About this task: Copy out the entries that follow, exactly as written.
==== Data shown ====
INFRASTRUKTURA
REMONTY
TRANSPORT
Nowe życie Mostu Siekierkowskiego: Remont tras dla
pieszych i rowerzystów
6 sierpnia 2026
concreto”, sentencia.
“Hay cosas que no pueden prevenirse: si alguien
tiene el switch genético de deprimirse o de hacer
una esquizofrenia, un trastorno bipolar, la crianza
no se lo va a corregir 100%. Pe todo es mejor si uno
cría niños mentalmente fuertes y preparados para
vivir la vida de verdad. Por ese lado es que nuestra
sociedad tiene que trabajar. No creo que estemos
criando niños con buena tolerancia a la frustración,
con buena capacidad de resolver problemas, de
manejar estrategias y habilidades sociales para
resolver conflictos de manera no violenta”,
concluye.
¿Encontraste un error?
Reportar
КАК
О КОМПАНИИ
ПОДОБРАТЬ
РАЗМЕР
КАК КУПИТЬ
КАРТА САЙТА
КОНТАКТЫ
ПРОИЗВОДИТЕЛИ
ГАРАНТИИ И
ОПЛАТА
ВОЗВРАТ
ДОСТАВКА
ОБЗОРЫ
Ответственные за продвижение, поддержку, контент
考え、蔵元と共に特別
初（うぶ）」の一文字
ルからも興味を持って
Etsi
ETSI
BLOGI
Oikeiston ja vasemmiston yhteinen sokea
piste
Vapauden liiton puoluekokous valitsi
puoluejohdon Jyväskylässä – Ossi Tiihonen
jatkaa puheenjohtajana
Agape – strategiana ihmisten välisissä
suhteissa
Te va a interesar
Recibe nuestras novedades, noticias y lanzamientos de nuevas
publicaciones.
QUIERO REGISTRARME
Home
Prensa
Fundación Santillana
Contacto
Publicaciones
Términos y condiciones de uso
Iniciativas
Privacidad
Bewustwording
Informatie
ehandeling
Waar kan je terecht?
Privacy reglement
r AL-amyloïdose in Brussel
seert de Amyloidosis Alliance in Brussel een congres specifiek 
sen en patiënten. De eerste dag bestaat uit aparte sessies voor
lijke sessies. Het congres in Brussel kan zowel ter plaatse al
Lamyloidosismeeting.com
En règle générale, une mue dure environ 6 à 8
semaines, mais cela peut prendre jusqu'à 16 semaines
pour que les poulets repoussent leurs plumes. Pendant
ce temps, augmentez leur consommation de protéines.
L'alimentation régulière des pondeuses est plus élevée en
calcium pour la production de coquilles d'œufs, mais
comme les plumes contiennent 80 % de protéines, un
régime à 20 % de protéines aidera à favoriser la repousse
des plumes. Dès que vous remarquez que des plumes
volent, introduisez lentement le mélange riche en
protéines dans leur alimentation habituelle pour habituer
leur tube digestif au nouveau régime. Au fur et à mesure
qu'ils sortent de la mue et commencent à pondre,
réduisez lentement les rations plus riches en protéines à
====
Task output:
INFRASTRUKTURA
REMONTY
TRANSPORT
Nowe życie Mostu Siekierkowskiego: Remont tras dla
pieszych i rowerzystów
6 sierpnia 2026
concreto”, sentencia.
“Hay cosas que no pueden prevenirse: si alguien
tiene el switch genético de deprimirse o de hacer
una esquizofrenia, un trastorno bipolar, la crianza
no se lo va a corregir 100%. Pe todo es mejor si uno
cría niños mentalmente fuertes y preparados para
vivir la vida de verdad. Por ese lado es que nuestra
sociedad tiene que trabajar. No creo que estemos
criando niños con buena tolerancia a la frustración,
con buena capacidad de resolver problemas, de
manejar estrategias y habilidades sociales para
resolver conflictos de manera no violenta”,
concluye.
¿Encontraste un error?
Reportar
КАК
О КОМПАНИИ
ПОДОБРАТЬ
РАЗМЕР
КАК КУПИТЬ
КАРТА САЙТА
КОНТАКТЫ
ПРОИЗВОДИТЕЛИ
ГАРАНТИИ И
ОПЛАТА
ВОЗВРАТ
ДОСТАВКА
ОБЗОРЫ
Ответственные за продвижение, поддержку, контент
考え、蔵元と共に特別
初（うぶ）」の一文字
ルからも興味を持って
Etsi
ETSI
BLOGI
Oikeiston ja vasemmiston yhteinen sokea
piste
Vapauden liiton puoluekokous valitsi
puoluejohdon Jyväskylässä – Ossi Tiihonen
jatkaa puheenjohtajana
Agape – strategiana ihmisten välisissä
suhteissa
Te va a interesar
Recibe nuestras novedades, noticias y lanzamientos de nuevas
publicaciones.
QUIERO REGISTRARME
Home
Prensa
Fundación Santillana
Contacto
Publicaciones
Términos y condiciones de uso
Iniciativas
Privacidad
Bewustwording
Informatie
ehandeling
Waar kan je terecht?
Privacy reglement
r AL-amyloïdose in Brussel
seert de Amyloidosis Alliance in Brussel een congres specifiek 
sen en patiënten. De eerste dag bestaat uit aparte sessies voor
lijke sessies. Het congres in Brussel kan zowel ter plaatse al
Lamyloidosismeeting.com
En règle générale, une mue dure environ 6 à 8
semaines, mais cela peut prendre jusqu'à 16 semaines
pour que les poulets repoussent leurs plumes. Pendant
ce temps, augmentez leur consommation de protéines.
L'alimentation régulière des pondeuses est plus élevée en
calcium pour la production de coquilles d'œufs, mais
comme les plumes contiennent 80 % de protéines, un
régime à 20 % de protéines aidera à favoriser la repousse
des plumes. Dès que vous remarquez que des plumes
volent, introduisez lentement le mélange riche en
protéines dans leur alimentation habituelle pour habituer
leur tube digestif au nouveau régime. Au fur et à mesure
qu'ils sortent de la mue et commencent à pondre,
réduisez lentement les rations plus riches en protéines à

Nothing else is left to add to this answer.